I'm desperately trying to somehow "expand" the hyperbolic tangent for low temperatures, $T > 0$. It's obvious that the first term of this "expansion" should be 1, as in the limit $T \to 0^+$ $$ \lim_{T \to 0^+} \tanh \frac{x}{T} = \text{sign} \, x $$

The second term is, I think, proportional to delta function, i.e. $$ \lim_{T \to 0^+} \frac{\partial}{\partial T} \tanh \frac{x}{T} = - \log 2 \, \delta (x) $$

So in the low-temp expansion the following could be true $$ \int \limits_0^\infty \mathrm{d} x \, f(x) \tanh \frac{x}{T} = \int \limits_0^\infty f(x) \mathrm{d} x - T \log 2 f (0) $$

Is that correct? Does it even make sense what I'm trying to do here? If yes, what would be the "higher terms"? How can we derive them? Thank you.

You can assume that the function f(x) is "well-behaved", i.e. it goes to zero with $x \to \infty$ so that the integral exists, no singularities etc. I am aware that the $\tanh x/T$ function is not analytic at $T = 0$, but I'm hoping there's some expansion in $T$ if it's under integral with some well-behaved function.

Example:

I tried it with $f (x) = e^{-x}$ (the only function Mathematica knows how to integrate with $\tanh$ I guess) and according to Mathematica, the expansion goes like this $$ \int \limits_0^\infty \mathrm{d} x \, e^{-x} \tanh \frac{x}{T} = 1 + \frac{1}{2} \left( \gamma + \psi (1/2) \right) T + \frac{\pi^2}{24} T^2 $$ (the $T$-term is numerically negative as it should really be)
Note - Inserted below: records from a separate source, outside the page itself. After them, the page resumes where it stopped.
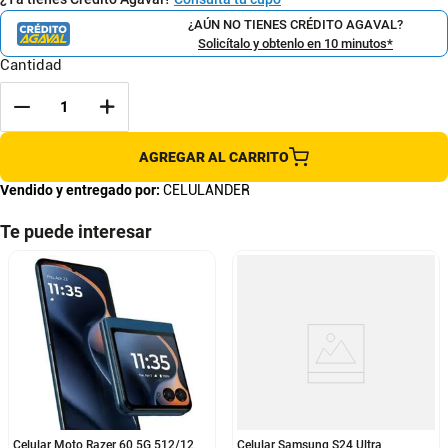
¿AÚN NO TIENES CRÉDITO AGAVAL?
Solicítalo y obtenlo en 10 minutos*
Cantidad
AGREGAR AL CARRITO
Vendido y entregado por:
CELULANDER
Te puede interesar
Celular Moto Razer 60 5G 512/12
Celular Samsung S24 Ultra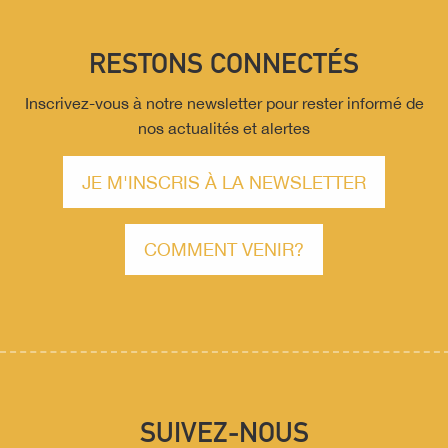
RESTONS CONNECTÉS
Inscrivez-vous à notre newsletter pour rester informé de
nos actualités et alertes
JE M'INSCRIS À LA NEWSLETTER
COMMENT VENIR?
SUIVEZ-NOUS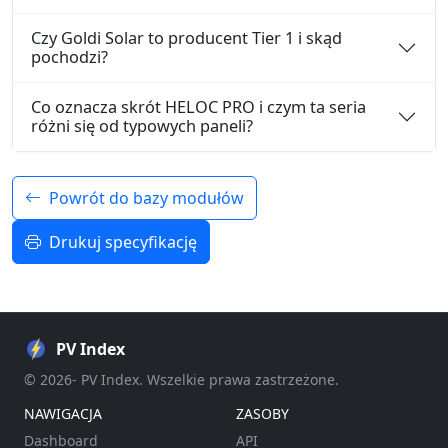
Czy Goldi Solar to producent Tier 1 i skąd
pochodzi?
Co oznacza skrót HELOC PRO i czym ta seria
różni się od typowych paneli?
Powrót do bazy modułów
Drukuj specyfikację
PV Index
© 2026- PV Index. Wszelkie prawa zastrzeżone.
NAWIGACJA
ZASOBY
Dashboard
API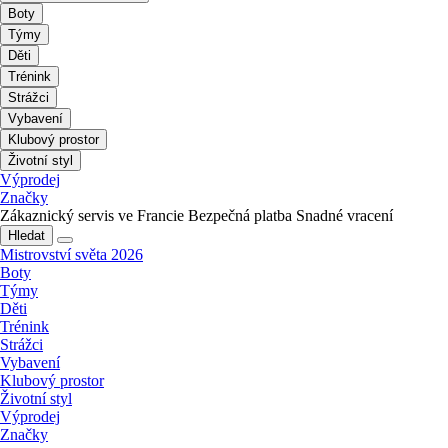
Boty
Týmy
Děti
Trénink
Strážci
Vybavení
Klubový prostor
Životní styl
Výprodej
Značky
Zákaznický servis ve Francie
Bezpečná platba
Snadné vracení
Hledat
Mistrovství světa 2026
Boty
Týmy
Děti
Trénink
Strážci
Vybavení
Klubový prostor
Životní styl
Výprodej
Značky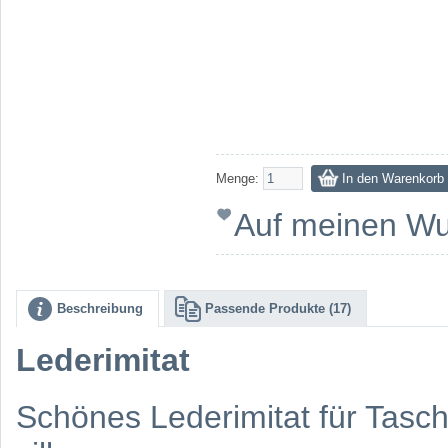
Menge:
Auf meinen Wu
Beschreibung
Passende Produkte (17)
Lederimitat
Schönes Lederimitat für Tasc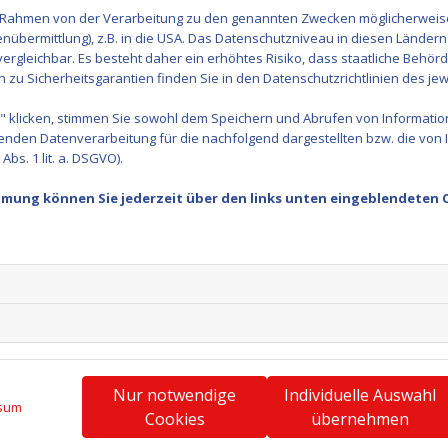
im Rahmen von der Verarbeitung zu den genannten Zwecken möglicherwei
nübermittlung), z.B. in die USA. Das Datenschutzniveau in diesen Ländern 
Seit dem 18.5.2025 gibt es wieder pro 15 € Einkaufswert 
rgleichbar. Es besteht daher ein erhöhtes Risiko, dass staatliche Behör
könnt.
zu Sicherheitsgarantien finden Sie in den Datenschutzrichtlinien des jew
 klicken, stimmen Sie sowohl dem Speichern und Abrufen von Information
Es gibt wieder Prämien, die den verschiedenen Turngru
enden Datenverarbeitung für die nachfolgend dargestellten bzw. die von
Hier findet ihr Infos zur Aktion und wie Ihr uns die Schei
bs. 1 lit. a. DSGVO).
https://scheinefuervereine.rewe.de/
immung können Sie jederzeit über den links unten eingeblendeten 
Bis zum 22.06.2025 könnt Ihr bei Eurem Einkauf Vereins
zuordnen.
Hier kommt Ihr direkt zu unserem Verein:
https://scheinefuervereine.rewe.de/verein/10000044794
Wir würden uns freuen, wenn wir wieder viele Scheine er
können.
Nur notwendige
Individuelle Auswahl
Wir garantieren hier schon, dass wir nur Prämien auswäh
sum
Cookies
übernehmen
kommen.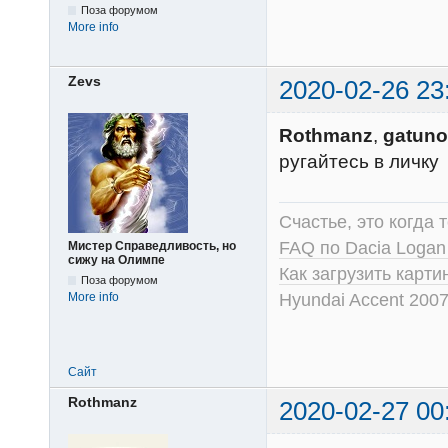
Поза форумом
More info
Zevs
2020-02-26 23
Rothmanz
,
gatuno
ругайтесь в личку
Счастье, это когда т
FAQ по Dacia Logan
Мистер Справедливость, но
сижу на Олимпе
Как загрузить карт
Поза форумом
Hyundai Accent 2007
More info
Сайт
Rothmanz
2020-02-27 00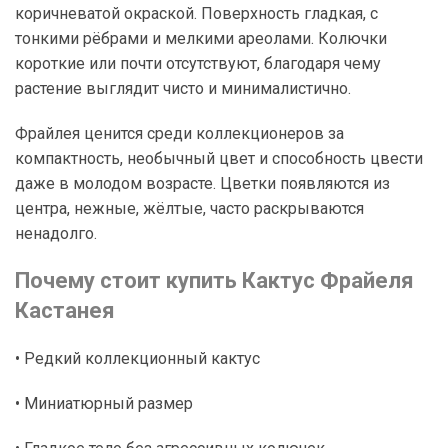
коричневатой окраской. Поверхность гладкая, с
тонкими рёбрами и мелкими ареолами. Колючки
короткие или почти отсутствуют, благодаря чему
растение выглядит чисто и минималистично.
Фрайлея ценится среди коллекционеров за
компактность, необычный цвет и способность цвести
даже в молодом возрасте. Цветки появляются из
центра, нежные, жёлтые, часто раскрываются
ненадолго.
Почему стоит купить Кактус Фрайеля
Кастанея
• Редкий коллекционный кактус
• Миниатюрный размер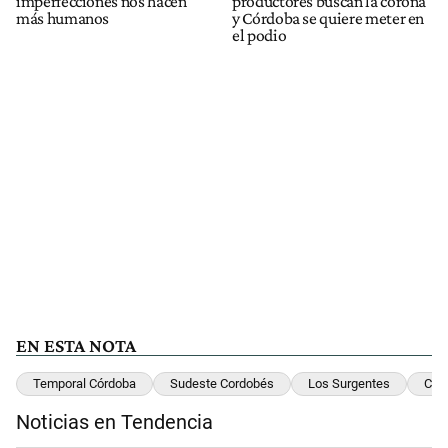
imperfecciones nos hacen
productores buscan la corona
más humanos
y Córdoba se quiere meter en
el podio
EN ESTA NOTA
Temporal Córdoba
Sudeste Cordobés
Los Surgentes
Col
Noticias en Tendencia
Every odd term contains some weird polygamma functions and Euler gamma constants, but even terms are nice - powers of $\pi$ divided by some combinatorial stuff. Is this somehow hinting us on the solution?

EDIT

In fact, $\psi (1/2) = - \gamma -2 \log 2$, so the second term really is -2 \log 2 T, which is in this case $- 2 \log 2 f (0) T$, so I was correct about that Dirac delta term. I am not sure if this is true for any $f(x)$ though.

EDIT2

I've stumbled across a function for which this approach fails $$ f(x) = \frac{e^{-x}}{\sqrt{x}} $$

It is clear that $f^\prime (0)$ and any other derivative in $x = 0$ does not exist (they're infinite). However, as can be found in Mathematica, expansion for the integral in fact exists and is equal to $$ \int \limits_0^\infty \mathrm{d} x \, f(x) \tanh \frac{x}{T} = \sqrt{\pi} - \sqrt{\pi} (2 - \sqrt{2}) \left( - \zeta (1/2) \right) \sqrt{T} + \frac{\sqrt{\pi}}{4} (\sqrt{2} - 1) \zeta (3/2) T^{3/2} + \cdots $$

The function $f (x)$ I need to expand is of the form $f (0) - \text{const.} \sqrt{x}$ for small $x$. Is there any chance to find such expansion in that case?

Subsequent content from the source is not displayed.